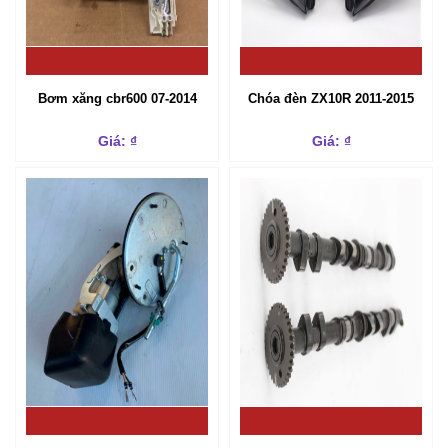
Bơm xăng cbr600 07-2014
Chóa đèn ZX10R 2011-2015
Giá: ₫
Giá: ₫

_WHAT THE TASK REQUIRES_
Top to bottom, retype the listing exactly but drop every picture.

_SOLUTION TO THE EXERCISE_
Bơm xăng cbr600 07-2014
Chóa đèn ZX10R 2011-2015
Giá: ₫
Giá: ₫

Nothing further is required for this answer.